Vistas desde el parque de Can Rius
Safareig de la Portalera

Saliendo por el lateral, de nuevo la riera. Paré un momento para contemplar el paisaje y me sorprendió el absoluto silencio que reinaba, sólo roto por unos pocos mayores faenando en las huertas colindantes y el choque de la corriente contra las rocas. ¡Quién diría que estamos en el siglo XXI! Tras ubicarme, decidí dar media vuelta y volver en la misma dirección que había venido, pero esta vez por el camino de la riera. ¿Quién sabe? quizá me había perdido algo… No, no demasiado. Unos metros atrás, bajo el puente del parque de Can Rius había habido un molino, el Molí de l’Esclop, ahora en ruinas, y una placa que informaba sobre su funcionamiento e importancia en la industria termal. Volví sobre mis pasos hasta el Safareig y seguí adelante hasta el edificio quizá más monumental de toda la villa: La Parroquia de Santa María. De nuevo, no soy muy fan de las iglesias, pero ya que había ido hasta allí para conocer más a fondo la historia de Caldes, tenía que entrar. «Sobria» es el adjetivo que mejor la describiría. Lo que casi siempre llama mi atención de estos templos son las vidrieras de colores y la forma en que se filtra la luz a través de ellas. Es muy bonito.

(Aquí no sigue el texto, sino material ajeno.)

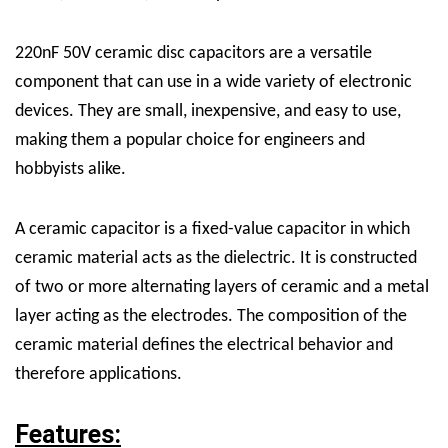
220nF 50V ceramic disc capacitors are a versatile
component that can use in a wide variety of electronic
devices. They are small, inexpensive, and easy to use,
making them a popular choice for engineers and
hobbyists alike.
A ceramic capacitor is a fixed-value capacitor in which
ceramic material acts as the dielectric. It is constructed
of two or more alternating layers of ceramic and a metal
layer acting as the electrodes. The composition of the
ceramic material defines the electrical behavior and
therefore applications.
Features: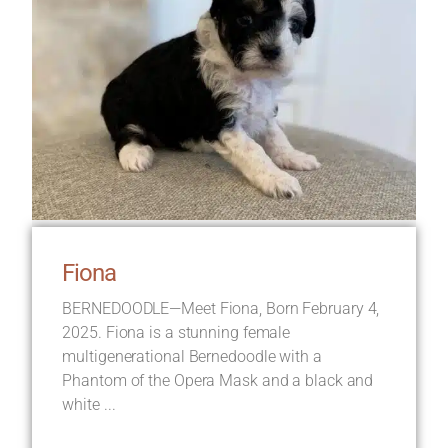
Fiona
BERNEDOODLE—Meet Fiona, Born February 4,
2025. Fiona is a stunning female
multigenerational Bernedoodle with a
Phantom of the Opera Mask and a black and
white ...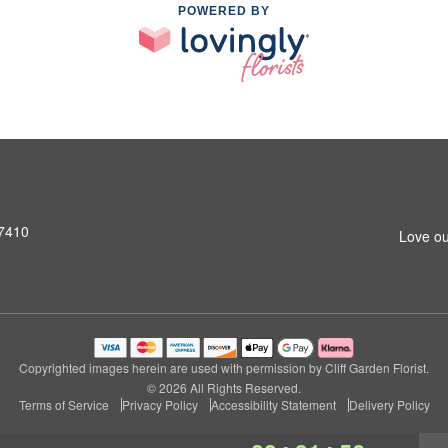
POWERED BY
07410
Love ou
Copyrighted images herein are used with permission by Cliff Garden Florist.
© 2026 All Rights Reserved.
Terms of Service
Privacy Policy
Accessibility Statement
Delivery Policy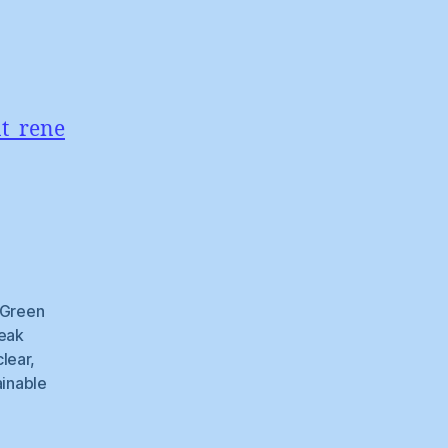
nt_rene
e
Green
eak
lear
,
ainable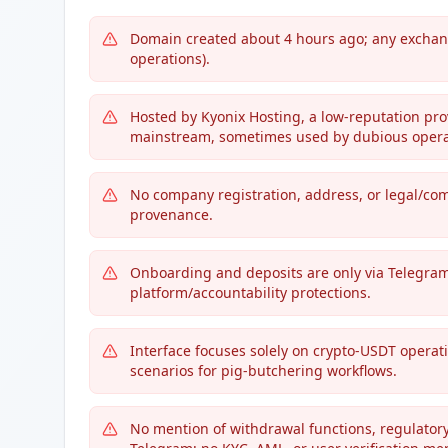
Domain created about 4 hours ago; any exchang
operations).
Hosted by Kyonix Hosting, a low-reputation pro
mainstream, sometimes used by dubious opera
No company registration, address, or legal/com
provenance.
Onboarding and deposits are only via Telegra
platform/accountability protections.
Interface focuses solely on crypto-USDT operatio
scenarios for pig-butchering workflows.
No mention of withdrawal functions, regulator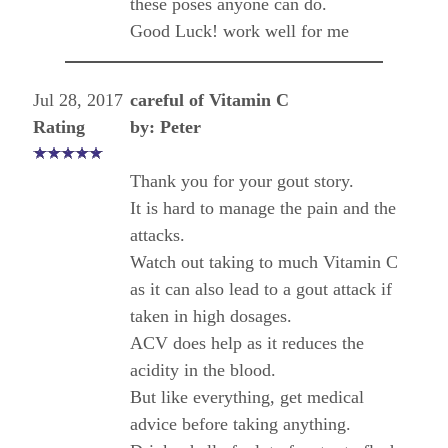
these poses anyone can do.
Good Luck! work well for me
Jul 28, 2017
careful of Vitamin C
Rating
by: Peter
Thank you for your gout story.
It is hard to manage the pain and the
attacks.
Watch out taking to much Vitamin C
as it can also lead to a gout attack if
taken in high dosages.
ACV does help as it reduces the
acidity in the blood.
But like everything, get medical
advice before taking anything.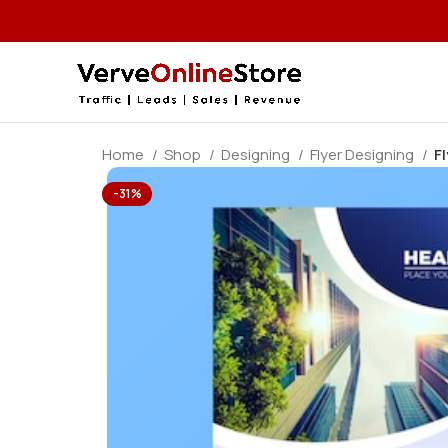
Home
Shop
Designing
Flyer Designing
F
-31%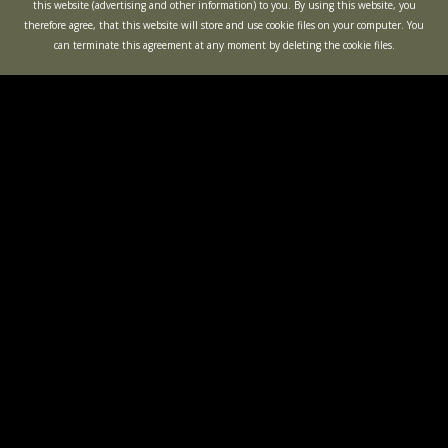
this website (advertising and other information) to you. By using this website, you
therefore agree, that this website will store and use cookie files on your computer. You
can terminate this agreement at any moment by deleting the cookie files.
KIDS PARTIES
BACHELOR
PARTIES
OPEN GAMES
"BUNKER"
ACTION
QUEST
MINOTAUR LABYRINTH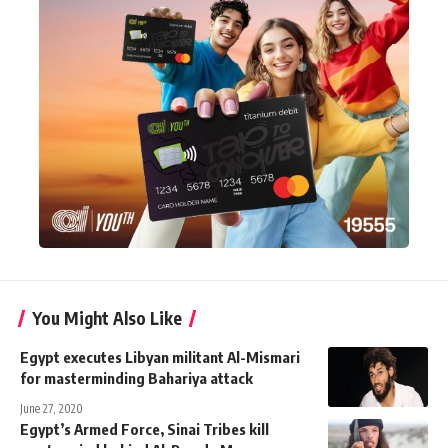
You Might Also Like
Egypt executes Libyan militant Al-Mismari
for masterminding Bahariya attack
June 27, 2020
Egypt’s Armed Force, Sinai Tribes kill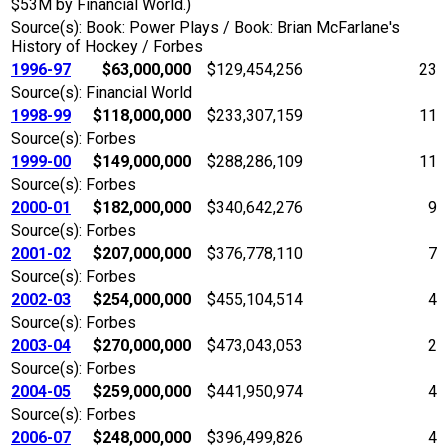
$53M by Financial World.)
Source(s): Book: Power Plays / Book: Brian McFarlane's
History of Hockey / Forbes
1996-97
$63,000,000
$129,454,256
23
Source(s): Financial World
1998-99
$118,000,000
$233,307,159
11
Source(s): Forbes
1999-00
$149,000,000
$288,286,109
11
Source(s): Forbes
2000-01
$182,000,000
$340,642,276
9
Source(s): Forbes
2001-02
$207,000,000
$376,778,110
7
Source(s): Forbes
2002-03
$254,000,000
$455,104,514
4
Source(s): Forbes
2003-04
$270,000,000
$473,043,053
2
Source(s): Forbes
2004-05
$259,000,000
$441,950,974
4
Source(s): Forbes
2006-07
$248,000,000
$396,499,826
4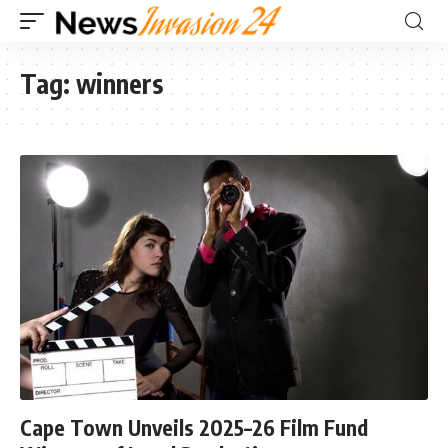
Tag:
winners
Cape Town Unveils 2025–26 Film Fund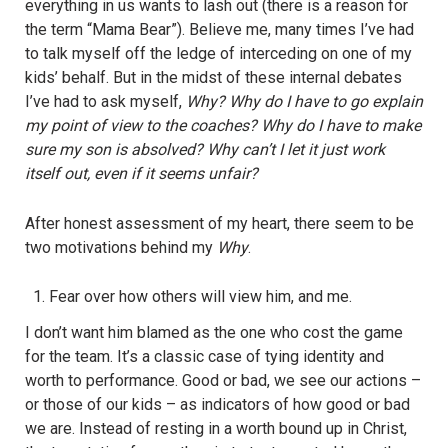
everything in us wants to lash out (there is a reason for
the term “Mama Bear”). Believe me, many times I’ve had
to talk myself off the ledge of interceding on one of my
kids’ behalf. But in the midst of these internal debates
I’ve had to ask myself,
Why?
Why do I have to go explain
my point of view to the coaches? Why do I have to make
sure my son is absolved? Why can’t I let it just work
itself out, even if it seems unfair?
After honest assessment of my heart, there seem to be
two motivations behind my
Why
.
Fear over how others will view him, and me.
I don’t want him blamed as the one who cost the game
for the team. It’s a classic case of tying identity and
worth to performance. Good or bad, we see our actions –
or those of our kids – as indicators of how good or bad
we are. Instead of resting in a worth bound up in Christ,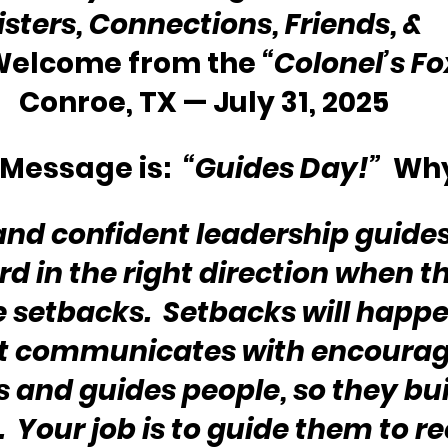
isters, Connections, Friends, & 
 Welcome from the 
“Colonel’s F
Conroe, TX — July 31, 2025
Message is:  
“Guides Day!”
  Wh
 and confident leadership guides
rd in the right direction when t
 setbacks.  Setbacks will happen
at communicates with encoura
 and guides people, so they bui
.  Your job is to guide them to r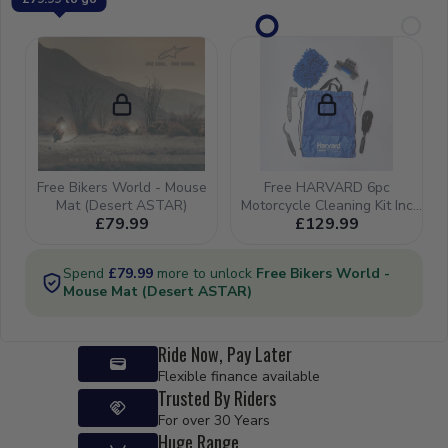
Ride Now, Pay Later
Flexible finance available
Trusted By Riders
For over 30 Years
Huge Range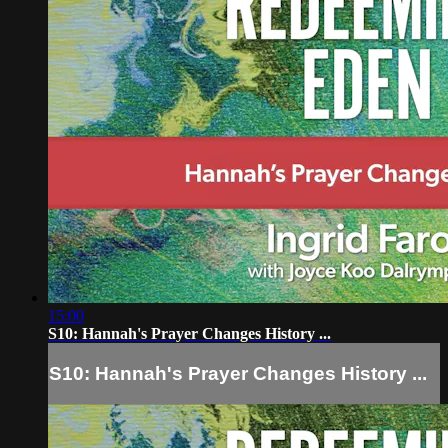
15:00
S10: Hannah's Prayer Changes History ...
S10: Hannah's Prayer Changes History ...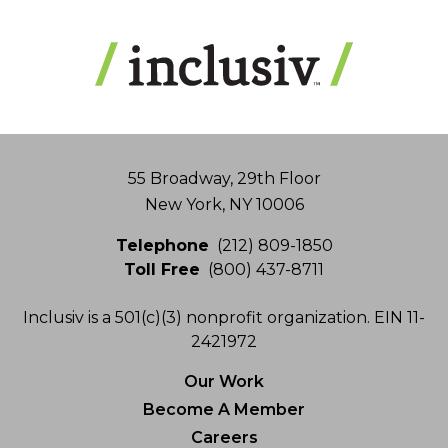
Address
55 Broadway, 29th Floor
New York, NY 10006
Telephone
(212) 809-1850
Toll Free
(800) 437-8711
Inclusiv is a 501(c)(3) nonprofit organization. EIN 11-
2421972
Our Work
Become A Member
Careers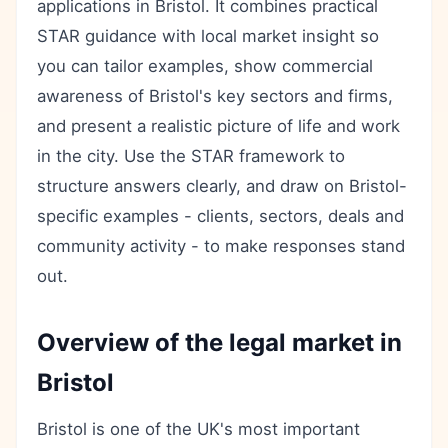
applications in Bristol. It combines practical
STAR guidance with local market insight so
you can tailor examples, show commercial
awareness of Bristol's key sectors and firms,
and present a realistic picture of life and work
in the city. Use the STAR framework to
structure answers clearly, and draw on Bristol-
specific examples - clients, sectors, deals and
community activity - to make responses stand
out.
Overview of the legal market in
Bristol
Bristol is one of the UK's most important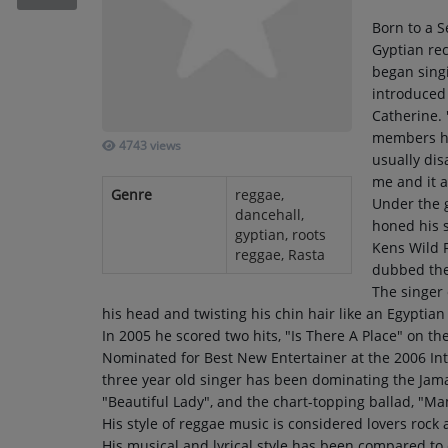
RECENTLY PLAYED
Born to a S
Gyptian rec
SUBMIT YOUR MUSIC
began singi
introduced
Catherine. 
Requests / Vote
members ha
4743 views
REQUEST A SONG
usually dis
me and it a
Genre
reggae,
Under the 
dancehall,
Contact
honed his s
gyptian, roots
Kens Wild F
reggae, Rasta
ADVERTISE WITH US
dubbed the 
The singer 
his head and twisting his chin hair like an Egyptia
About us
In 2005 he scored two hits, "Is There A Place" on t
Nominated for Best New Entertainer at the 2006 In
three year old singer has been dominating the Jamai
"Beautiful Lady", and the chart-topping ballad, "Ma
His style of reggae music is considered lovers rock 
His musical and lyrical style has been compared to 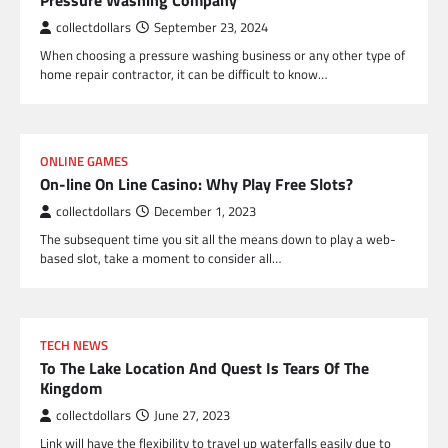
Pressure Washing Company
collectdollars
September 23, 2024
When choosing a pressure washing business or any other type of
home repair contractor, it can be difficult to know…
ONLINE GAMES
On-line On Line Casino: Why Play Free Slots?
collectdollars
December 1, 2023
The subsequent time you sit all the means down to play a web-
based slot, take a moment to consider all…
TECH NEWS
To The Lake Location And Quest Is Tears Of The
Kingdom
collectdollars
June 27, 2023
Link will have the flexibility to travel up waterfalls easily due to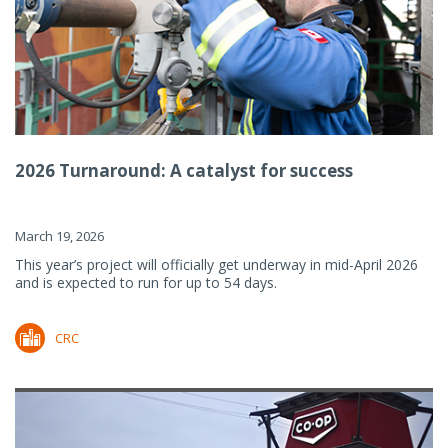
2026 Turnaround: A catalyst for success
March 19, 2026
This year’s project will officially get underway in mid-April 2026
and is expected to run for up to 54 days.
CRC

Allí, me cautivó en especial la luz de una de las naves laterales. En ella había una talla de no sé qué siglo y unos pocos bancos, y la luz anaranjada lo iluminaba todo creando unas figuras y sombras muy interesantes, fotográficamente hablando.

Nave de la Parroquia de Santa María

Fue una mañana muy instructiva y así se lo hice saber a mi familia al volver a casa. Mi abuelo, profundo conocedor de estos parajes, me dijo que me llevaría a otro sitio cercano para completar mi experiencia calderina. Unos días más tarde, cogimos el coche y recorrimos de nuevo la carretera hasta Caldes. Dejamos el pueblo atrás, o mejor dicho a un lado, y nos acercamos hasta las montañas de Gallifa. Tras 8 kilómetros de curvas e impresionantes vistas, llegamos a la Urbanización del Farrell, que también dejamos atrás. Unas cuantas curvas más y al fin nuestro destino: Sant Sebastià de Montmajor. Cuando digo que aquella «aldea» eran sólo tres casas, una capilla y un restaurante es literal. Esto último no lo digo en tono negativo, es uno de los lugares más encantadores que he visto. Nos sentamos en un banco a comernos un bocadillo y ¡qué paz! El aire, bien fresco por las últimas lluvias de primavera, soplaba y acariciaba las copas de los árboles, los pájaros conversaban entre ellos mediante alegres y apaciguadores gorjeos…

Nos acercamos hasta la plaza principal (de alguna manera tengo que llamarla) donde se encontraban el restaurante y la capilla, que se habían quedado enclavados en otro tiempo. Mi abuelo quiso saber de qué siglo era aquella iglesia y la respuesta resonó sobre nuestras cabezas de la mano de una voz ronca y con un profundo acento catalán. El hombre, que más tarde supimos vivía allí todo el año con su familia y llevaba el restaurante, nos dijo que era del siglo XI y entabló enseguida una conversación con mi abuelo sobre, como no, ciclismo. Yo me escabullí y di una vuelta a la manzana (de nuevo un eufemismo) recorriendo con los dedos los murales centenarios en las paredes de roca. Fue corta nuestra estada allí, pero maravillosa. ¿Cuántos sitios como este me amparará la vida…? ¡Y cuántas ganas tengo de descubrirlos todos! La  lluvia nos sorprendió al salir de un bar en el Farrell y nos metimos rápidamente en el coche para volver ya a casa.